### Task item
Please return the listing exactly, line for line.

### Data for processing

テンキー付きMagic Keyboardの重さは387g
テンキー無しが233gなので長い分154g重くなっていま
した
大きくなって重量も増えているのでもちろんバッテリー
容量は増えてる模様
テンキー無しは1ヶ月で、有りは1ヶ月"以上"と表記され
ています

### Written answer
テンキー付きMagic Keyboardの重さは387g
テンキー無しが233gなので長い分154g重くなっていま
した
大きくなって重量も増えているのでもちろんバッテリー
容量は増えてる模様
テンキー無しは1ヶ月で、有りは1ヶ月"以上"と表記され
ています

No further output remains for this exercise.